Believe it or not, I have been so occupied by real world concerns that I haven't even been able to keep up with my favorite blogs, much less my own posts. I am stealing a few minutes to examine something that Tim touched upon.
My life has become somewhat insulated since I married my soul mate. I never did have a grand circle of friends, mostly just acquaintances with which whom I did not share much in common except frequenting the same bar or working at the same place. Since my Mom died I have pretty much been estranged from my rather large, far flung, and never there family, and I don't gel very well with my in-laws, although my step-daughters are truly a joy to me. As my Wife and I and our marriage has aged and mellowed, and our energy, time, and money to party has ebbed with the passing years, it's become pretty much me and her, two souls very happy to share our special place alone together, except for those times that the kids visit, or we go to visit them. Even going out to a restaurant has become a very rare treat as the assault on the middle class continues unabated and our finances become less and less adequate for anything other than mere living. I'm not really complaining about it; we love each other's company and manage to keep ourselves occupied as cheaply as possible. We both know it can always get worse, so we treasure the relative good times.
I do have people at work that I consider friends (as much as you can use that word for people you spend 12 hours three days of each week with), but my lifestyle such as it is still very much resembles that of a hermit, stuck behind the battlements, bereft of contact with people whose mentality and life experience would so grandly enhance my own. I'm sorry, but as much as I love my wife and enjoy the discussions we have about life, the universe, and everything, I still thirst for comradeship with people who can absorb what I pontificate without their eyes glazing over or falling over with convulsions.
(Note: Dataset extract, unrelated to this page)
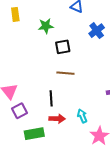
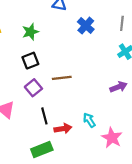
black square: (63, 47) -> (30, 61), moved
black line: (51, 98) -> (44, 116), moved
purple square: (19, 111) -> (33, 88), moved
I DO live in Redneckville, and my outlook is pretty much on par with latin to most folks I come in contact with. Whenever I am forced to "speak the language", it duns down my very soul and can be quite painful.
Then, thank Bob, I found Blogger. At first it seemed like there wasn't anything I read that was going to interest me, since most blogs I surfed thru really were nothing more than journals written by kids and people who shouldn't be allowed near something with a keyboard. Then I came across a crotchety old veteran with a flair for telling stories and making just about anything sound soooo sweet. Within a few posts I was hooked, and before long I felt a connection with this gentleman (no offense intended, good buddy) that I do not think would have been possible had I met him under any other circumstance. Then I came across a few others by virtue of the links provided, one guy very much like me in so many ways yet different enough to be downright scary, thanks to his diabolical flair with photoshop; a rather good looking (as in you'd damn well better laugh WITH her and not AT her) artist with a hard-nosed and downright hilarious take on what life has handed her; and a scholarly gentlemen who never stops examining life and all the things he has learned, not the slightest bit afraid to re-examine his beliefs, and the energy to take on life with gusto and respect for the earth.
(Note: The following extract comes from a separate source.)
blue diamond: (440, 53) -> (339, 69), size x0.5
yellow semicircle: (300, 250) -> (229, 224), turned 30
Now, these would just be characters in an endless novel were it not for the one thing that sets Blogger and other such incarnations apart from just another thing to soak up off a monitor or television screen: the comments. What a wonderful way to have your say and discuss it too! What a wonderful way to have your ideas and beliefs critiqued, shared, chewed over, and dumped on if need be! This is the World village we have all been told would happen one day and folks, I DO believe it HAS! They say it takes a village to raise a child. I say it takes a village like Blogger to raise awareness, to share dreams and aspirations, to find some sense of community, and yes, some form of belonging when you think you belong to nothing or no one. Yes, I have one with whom I share my life, my love, who saves my sanity, etc, but I think you all know what I mean when I suggest this is not always enough when one thirsts for something bigger than their immediate local or circumstance. These new "friends" of mine help to quench that thirst, and in some way I hope I repay them in kind.
Yes, bloggers come and go as they partake of what they want and need from these forums and then move onto a new phase or adventure or just flat out grow weary of it. I cannot envision or recommend that people actually find their lives within the pages of these electronic villages, and become unable to live their lives in the real would with equal satisfaction. But as a place to pull up a chair at a virtual bar and refresh your soul after a hard and not so satisfying day, I have found no equal, and I do not see giving it up altogether any time in the near future. Whether or not they reciprocate, I consider many of my fellow villagers as friends, a different kind of friend, perhaps, but no less valuable, and no less missed when they stray for whatever reason, removing them from my knowing. I saddens me to no end that I will probably never get to meet any of the fine folks I have met in this world, but I do take solace in the fact that I DID get to meet them at all, for I do believe I have been enriched beyond measure in knowing them as well as they have allowed me to.
So, yes, Tim, I get you. Mom lied when she said I was an only child. I have brothers and sisters all over the place. I am not an orphan anymore.